= Jim Cox (historian) =

American historian

Jim Cox, a retired college professor living in Louisville, Kentucky, is a leading historian on the subject of radio programming in the 20th century. He has written extensively on the history of radio from the 1920s to the present.

==Books==
Through McFarland & Company and Scarecrow Press, Cox has published more than 15 books, including the recent Radio Speakers: Narrators, News Junkies, Sports Jockeys, Tattletales, Tipsters, Toastmasters and Coffee Klatch Couples Who Verbalized the Jargon of the Aural Ether from the 1920s to the 1980s—A Biographical Dictionary (2007). The book profiles of more than 1,100 "radio speakers", including Red Barber, H. V. Kaltenborn, Dorothy Kilgallen, Edward R. Murrow, Louella Parsons and Walter Winchell.
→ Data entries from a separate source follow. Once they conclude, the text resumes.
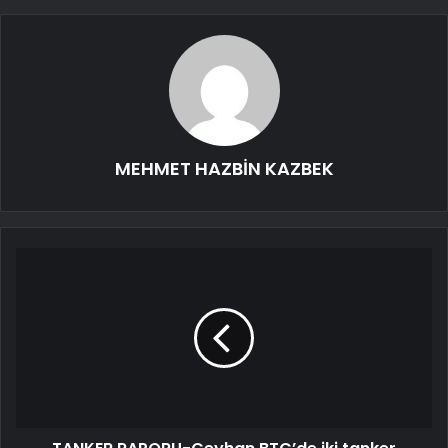
MEHMET HAZBİN KAZBEK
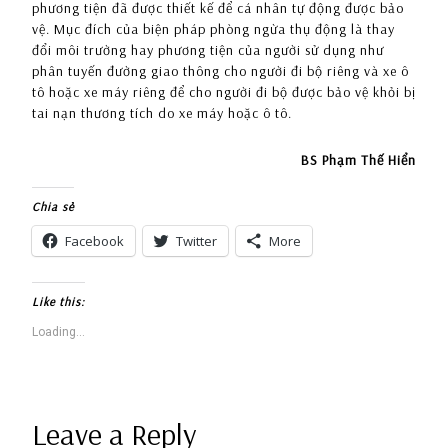
phương tiện đã được thiết kế để cá nhân tự động được bảo
vệ. Mục đích của biện pháp phòng ngừa thụ động là thay
đổi môi trường hay phương tiện của người sử dụng như
phân tuyến đường giao thông cho người đi bộ riêng và xe ô
tô hoặc xe máy riêng để cho người đi bộ được bảo vệ khỏi bị
tai nạn thương tích do xe máy hoặc ô tô.
BS Phạm Thế Hiển
Chia sẻ
Facebook
Twitter
More
Like this:
Loading...
Leave a Reply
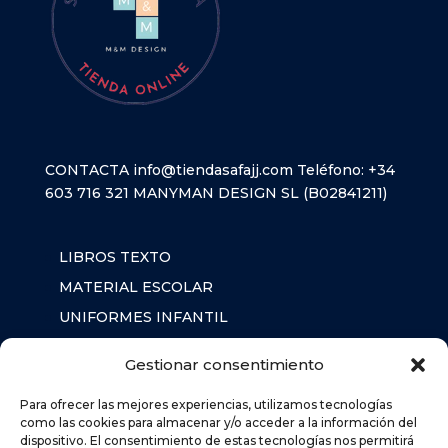
CONTACTA
info@tiendasafajj.com
Teléfono:
+34
603 716 321
MANYMAN DESIGN SL (B02841211)
LIBROS TEXTO
MATERIAL ESCOLAR
UNIFORMES INFANTIL
SUDADERAS
Gestionar consentimiento
MOCHILA
Para ofrecer las mejores experiencias, utilizamos tecnologías
como las cookies para almacenar y/o acceder a la información del
dispositivo. El consentimiento de estas tecnologías nos permitirá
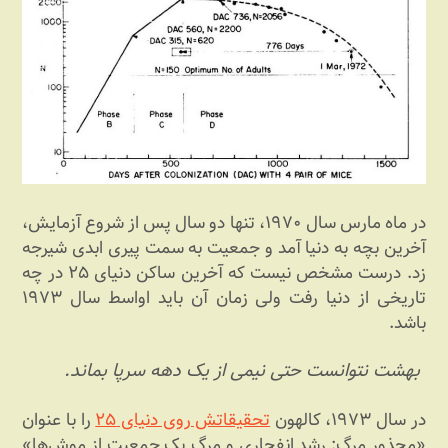
در ماه مارس سال ۱۹۷۰، تنها دو سال پس از شروع آزمایش،
آخرین بچه به دنیا آمد و جمعیت به سمت پیری ابدی شیرجه
زد. درست مشخص نیست که آخرین ساکن دنیای ۲۵ در چه
تاریخی از دنیا رفت ولی زمان آن باید اواسط سال ۱۹۷۳
باشد.
بهشت نتوانست حتی نیمی از یک دهه سرپا بماند.
در سال ۱۹۷۳، کالهون
تحقیقاتش روی دنیای ۲۵
را با عنوان
«مجذور مرگ: رشد انفجاری و مرگ یک جمعیت از موش‌ها»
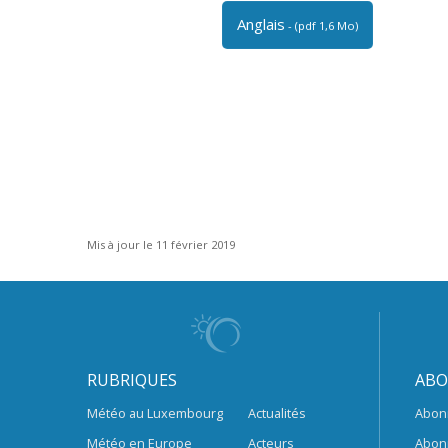
Anglais
- (pdf 1,6 Mo)
Mis à jour le 11 février 2019
RUBRIQUES
ABO
Météo au Luxembourg
Actualités
Abon
Météo en Europe
Acteurs
Abon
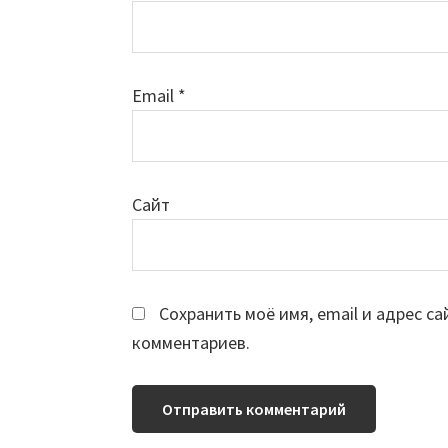
Email
*
Сайт
Сохранить моё имя, email и адрес с
комментариев.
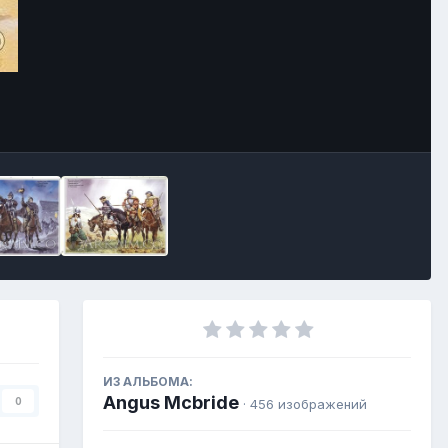
ИЗ АЛЬБОМА:
Angus Mcbride
0
· 456 изображений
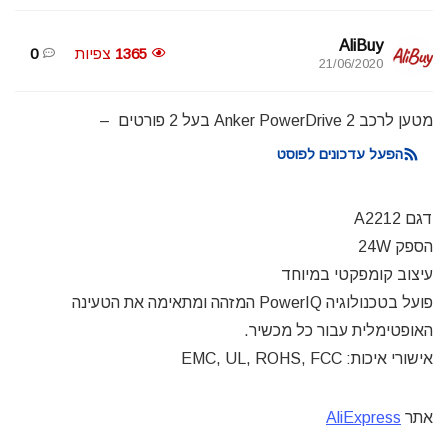
AliBuy
1365
צפיות
0
21/06/2020
מטען לרכב Anker
PowerDrive 2 בעל 2 פורטים –
הפעל עדכונים לפוסט
דגם
A2212
הספק 24W
עיצוב קומפקטי במיוחד
פועל בטכנולוגיה PowerIQ המזהה ומתאימה את הטעינה
האופטימלית עבור כל מכשיר.
אישורי איכות: EMC, UL, ROHS, FCC
אתר
AliExpress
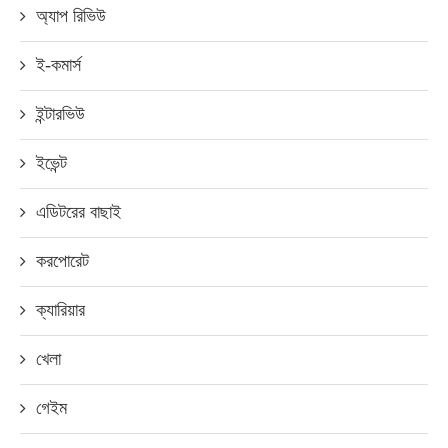
অ্যাপ রিভিউ
ই-কমার্স
ইন্টারভিউ
ইভেন্ট
এডিটরের বাছাই
করপোরেট
ক্যারিয়ার
খেলা
গেইম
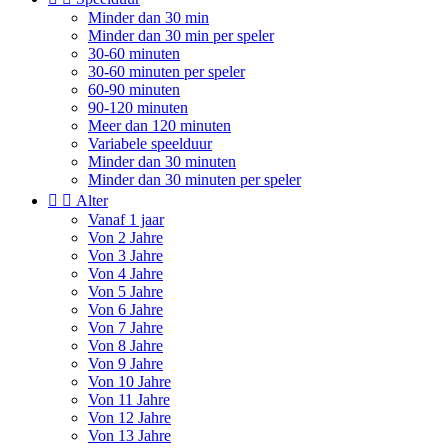
Minder dan 30 min
Minder dan 30 min per speler
30-60 minuten
30-60 minuten per speler
60-90 minuten
90-120 minuten
Meer dan 120 minuten
Variabele speelduur
Minder dan 30 minuten
Minder dan 30 minuten per speler


Alter
Vanaf 1 jaar
Von 2 Jahre
Von 3 Jahre
Von 4 Jahre
Von 5 Jahre
Von 6 Jahre
Von 7 Jahre
Von 8 Jahre
Von 9 Jahre
Von 10 Jahre
Von 11 Jahre
Von 12 Jahre
Von 13 Jahre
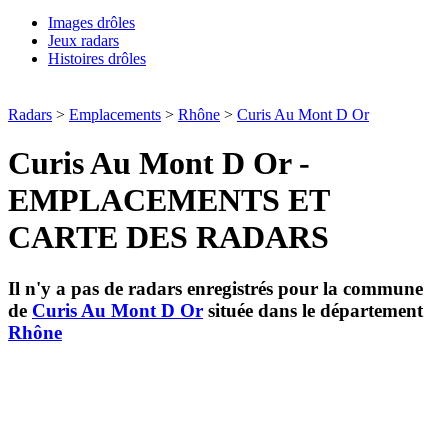
Images drôles
Jeux radars
Histoires drôles
Radars
>
Emplacements
>
Rhône
>
Curis Au Mont D Or
Curis Au Mont D Or -
EMPLACEMENTS ET
CARTE DES RADARS
Il n'y a pas de radars enregistrés pour la commune
de
Curis Au Mont D Or
située dans le département
Rhône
Other books by Cox include The Daytime Serials of Television, 1946–1960 (2006), Historical Dictionary of American Radio Soap Operas (2005), Music Radio (2005), Mr. Keen, Tracer of Lost Persons (2004), Frank and Anne Hummert’s Radio Factory (2003), Radio Crime Fighters (2002), Say Goodnight, Gracie: The Last Years of Network Radio (2002), The Great Radio Audience Participation Shows (2001), The Great Radio Soap Operas (1999) and Rails Across Dixie (2011).

==Awards==
At the Friends of Old Time Radio Convention, vintage radio's largest annual event, Cox was the recipient of the 2002 Ray Stanich Award, given annually for prolific research and writing on the subject of old time radio. Cox is a frequent guest at the Mid-Atlantic Nostalgia Convention, held annually in Aberdeen, Maryland.

While Cox contributes to vintage radio club newsletters and nostalgia periodicals, his range of interests also includes travel, railroads, swimming, baseball, history and government. An active churchman, husband, father and grandfather, he volunteers weekly with charitable organizations. In 2007, Cox received the Stone-Waterman Award presented by the Cincinnati Old Time Radio and Nostalgia Convention for outstanding contributions to the preservation of old time radio history.